La sfida è proprio questa: riconflittualizzare la nostra situazione. Viviamo una situazione in cui c'è angoscia per una minaccia diffusa e permanente e l'unica risposta che stiamo attivando è essere disciplinati e obbedire o – ma è la stessa cosa – essere "ribellI" complottisti. Dobbiamo tentare, a piccoli passi, di ricucire il nostro legame attraverso i corpi. Nel pratico, dobbiamo avere il massimo dei contatti possibili, ma non per parlare a vuoto, bensì per riflettere.

In questo senso, il sociologo Aldo Bonomi ha parlato più volte della necessità di una communitas di riflessione e pensiero nel segno di una comunità a venire…
Condivido quello che dice Bonomi ed è ciò che Spinoza chiamava «idee adeguate». Dobbiamo cercare di capire veramente cosa sta accadendo, mettendo un limite alla paura. Dobbiamo capire non solo che cosa sta accadendo, ma cosa si svilupperà nel medio periodo. Servono pratiche di riflessione profonda.

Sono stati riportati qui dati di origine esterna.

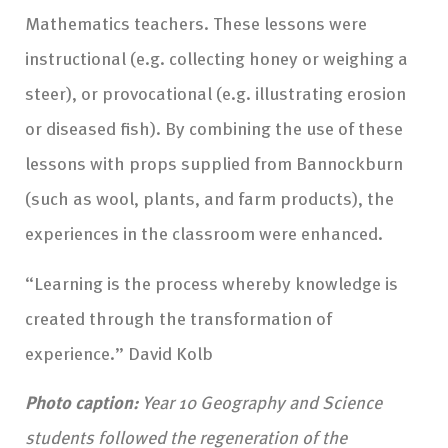
Mathematics teachers. These lessons were
instructional (e.g. collecting honey or weighing a
steer), or provocational (e.g. illustrating erosion
or diseased fish). By combining the use of these
lessons with props supplied from Bannockburn
(such as wool, plants, and farm products), the
experiences in the classroom were enhanced.
“Learning is the process whereby knowledge is
created through the transformation of
experience.” David Kolb
Photo caption:
Year 10 Geography and Science
students followed the regeneration of the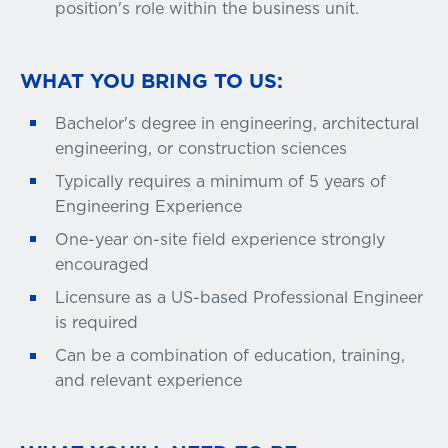
position's role within the business unit.
WHAT YOU BRING TO US:
Bachelor's degree in engineering, architectural
engineering, or construction sciences
Typically requires a minimum of 5 years of
Engineering Experience
One-year on-site field experience strongly
encouraged
Licensure as a US-based Professional Engineer
is required
Can be a combination of education, training,
and relevant experience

Una facile obiezione: possiamo pensare senza agire?
In questa situazione il pensare è un atto. Il pensare è un atto perché l'angoscia, la disciplina, la paura e la minaccia sono rotture di legami materiali, ma anche di pensiero. Se riattiviamo pratiche di pensiero comune, possiamo sperare di riattivare legami comuni. Dobbiamo cercare di produrre queste «idee adeguate».

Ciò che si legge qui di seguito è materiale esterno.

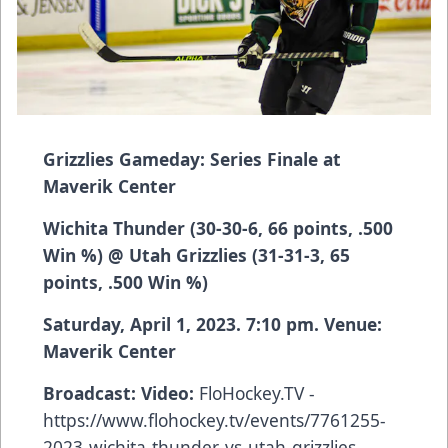
Grizzlies Gameday: Series Finale at
Maverik Center
Wichita Thunder (30-30-6, 66 points, .500
Win %) @ Utah Grizzlies (31-31-3, 65
points, .500 Win %)
Saturday, April 1, 2023. 7:10 pm. Venue:
Maverik Center
Broadcast: Video:
FloHockey.TV -
https://www.flohockey.tv/events/7761255-
2023-wichita-thunder-vs-utah-grizzlies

Viviamo un tempo straordinario e fragile. Un tempo che ci permette di pensare a come trasgredire una disciplina, tecnologica e sociale, oramai insopportabile. Dobbiamo cercare il possibile, anche dentro la tecnologia, ma capendo che i corpi non sono rimpiazzabili.

Come ha detto prima, stiamo parlando a distanza, con una piattaforma che non è fuori dal sistema disciplinare…
Dobbiamo da un lato studiare queste forme – che sono forme "formattanti" la psiche – e, dall'altro, capire come usarle in maniera sovversiva rispetto al metodo corrente di comunicazione interpersonale. Il brusio di fondo della comunicazione occupa il presente e ottunte il futuro. Dobbiamo chiudere la porta a questo brusio, che è parte del dispositivo di potere panottico (uno controlla tanti) e ci fa costantemente uscire da noi sottraendo tempo al tempo. Dobbiamo riprenderci il tempo, creando altri spazi e un nuovo senso del luogo.

Dobbiamo infine capire che cosa c'è di inedito in ciò che sta accadendo, mettendo tra parentesi le idee di "new normal" che hanno sedotto i media e i loro ciceroni. Mettiamo tra parentesi il rumore del mondo e il gioco delle opinioni e cerchiamo tutti di lavorare in un grande esperimento di co-pensiero. Studiare insieme, pensare assieme, agire insieme e tra il funzionare e l'esistere innestare il tertium: il resistere.